Freedom To Tell Our Story

 

Freedom HMD

 

 

 

‘Fragility of Freedom ‘is a unique and powerful art installation designed to promote the message that freedom is important for everyone - and how this freedom can be taken away at any point.

This year, the special schools in Tameside along with The Lakes Care Centre Dukinfield with support from Tameside. Cultural service part of Tameside Council have initiated a project to commemorate the Holocaust (1933 to 1945) when millions were killed because of their perceived racial or biological differences. The installation is to be unveiled the day before Holocaust Memorial Day, 26th of January 2024 at Thomas Ashton School to mark this special commemoration.

Through their work on the installation, the children will have seen how, even in times when so many were forced to live under Nazi occupation, there were still good people prepared to risk everything to help those in need, and still people fighting for their freedom.

The Special Educational Needs Arts hub (SEN) has created numerous pieces over the years to commemorate Holocaust Memorial Day and I hope that this art piece will make all the pupils proud of their achievements in commemorating this very sad but poignant event.

The Arts Hub came together and decided to develop Zines ( mini booklets)  across the special schools. Each School was given a number of zines of a particular colour, one for each child involved.

Each school embraced a different approach to the project, they each considered the atrocities of the Holocaust and established a creative response, and another looked at what it is like to be free.

The zines themselves tell a story. We discussed that freedom can mean different things to different people. What is clear is that in every genocide that has taken place, those who are targeted for persecution have had their freedom restricted, and in some cases completely removed before many of them were murdered.

Our Tameside, Special Educational Needs. Arts hub also worked with a wonderful Storyteller and creator Adam Blake. Each school had the opportunity for Adam to work with their pupils in creating a story/fairy-tale linked to the importance of freedom.

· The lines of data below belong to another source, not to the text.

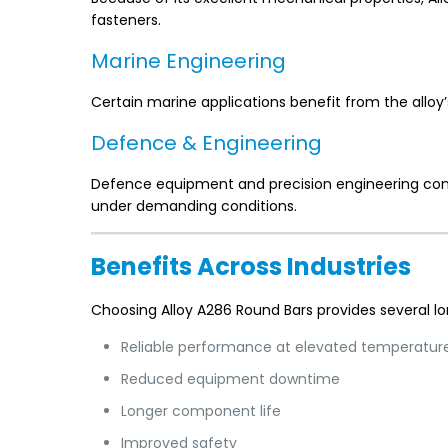
fasteners.
Marine Engineering
Certain marine applications benefit from the alloy
Defence & Engineering
Defence equipment and precision engineering com
under demanding conditions.
Benefits Across Industries
Choosing Alloy A286 Round Bars provides several 
Reliable performance at elevated temperatur
Reduced equipment downtime
Longer component life
Improved safety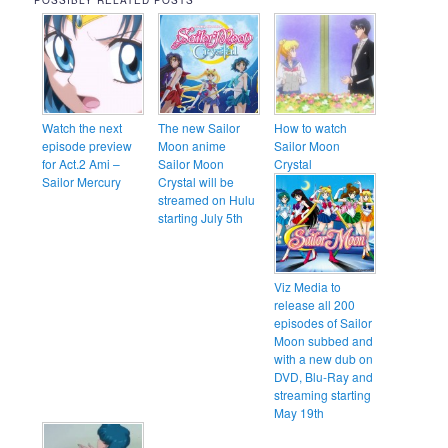
POSSIBLY RELATED POSTS
Watch the next
The new Sailor
How to watch
episode preview
Moon anime
Sailor Moon
for Act.2 Ami –
Sailor Moon
Crystal
Sailor Mercury
Crystal will be
streamed on Hulu
starting July 5th
Viz Media to
release all 200
episodes of Sailor
Moon subbed and
with a new dub on
DVD, Blu-Ray and
streaming starting
May 19th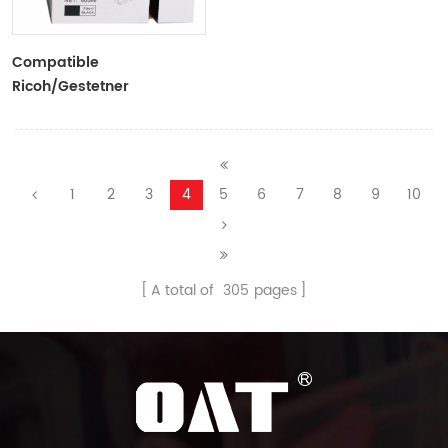
Compatible
Ricoh/Gestetner
HQ40/CPI11 Black Ink
Tubes For Ricoh/Gestetner
Duplicators
1
2
3
4
5
6
7
8
9
10
A total of
305
pages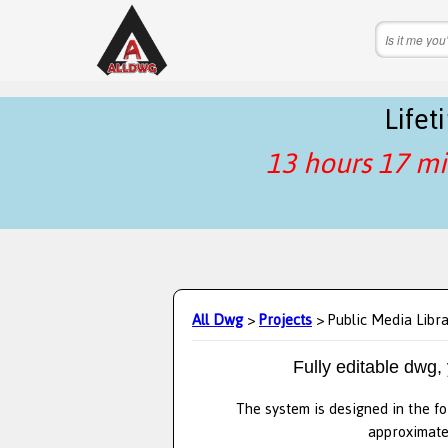
Life
13 hours 17 mi
All Dwg
>
Projects
> Public Media Libr
Fully editable dwg,
The system is designed in the fo
approximatel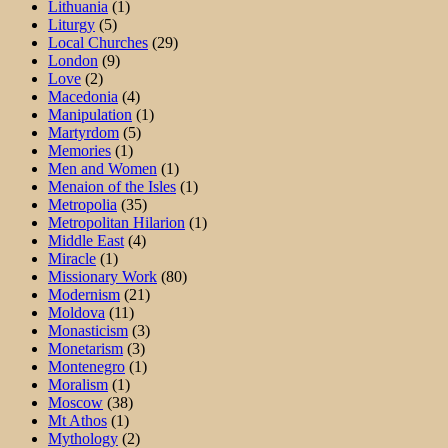
Lithuania
(1)
Liturgy
(5)
Local Churches
(29)
London
(9)
Love
(2)
Macedonia
(4)
Manipulation
(1)
Martyrdom
(5)
Memories
(1)
Men and Women
(1)
Menaion of the Isles
(1)
Metropolia
(35)
Metropolitan Hilarion
(1)
Middle East
(4)
Miracle
(1)
Missionary Work
(80)
Modernism
(21)
Moldova
(11)
Monasticism
(3)
Monetarism
(3)
Montenegro
(1)
Moralism
(1)
Moscow
(38)
Mt Athos
(1)
Mythology
(2)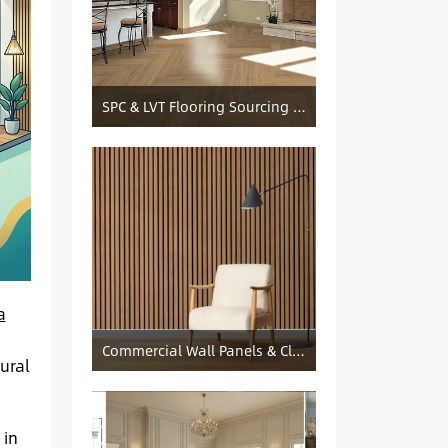
SPC & LVT Flooring Sourcing from China — Specification Guide and Sourcing Notes
a
s
Commercial Wall Panels & Cladding Solutions
ural
 in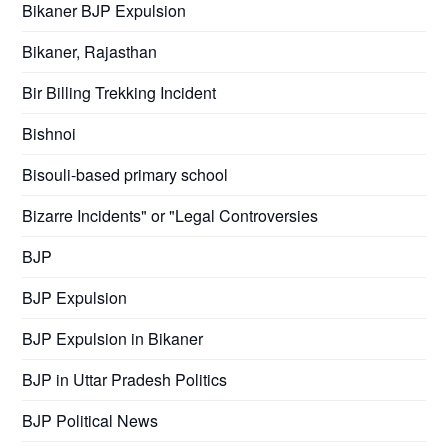
Bikaner BJP Expulsion
Bikaner, Rajasthan
Bir Billing Trekking Incident
Bishnoi
Bisouli-based primary school
Bizarre Incidents" or "Legal Controversies
BJP
BJP Expulsion
BJP Expulsion in Bikaner
BJP in Uttar Pradesh Politics
BJP Political News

This created a basis for the creation of the zines.

Each child involved also took part in an Arts Award Discovery, which is a nationally recognised qualification run by Trinity College in London.

The zines created by all pupils across the special schools in Tameside will be displayed by means of an art installation.

This installation has been created by the pupils at Thomas Ashton School with Elizabeth II Group taking a lead. They have created a large pair of hands shackled, to signify fragility of freedom. However, from the centre of these hands is a large tree emerging brightly. We discussed how sometimes plants grow in extraordinary circumstances, sometimes emerging from a crack in the concrete, we then found a quote ‘life will find a way’ this gave us the idea of the tree emerging from the shackled hands. Zines will take the place of leaves hanging from the tree.

Each school has a particular colour so that they can be easily identifiable when visiting the installation.

 

The artwork/art installation will be unveiled on Friday 26th of January at Thomas Ashton School (the day before Holocaust Memorial Day), so that friends and family will be able to view the installation, it will then tour each of the participating schools, remaining at each for a week at a time for the following six weeks.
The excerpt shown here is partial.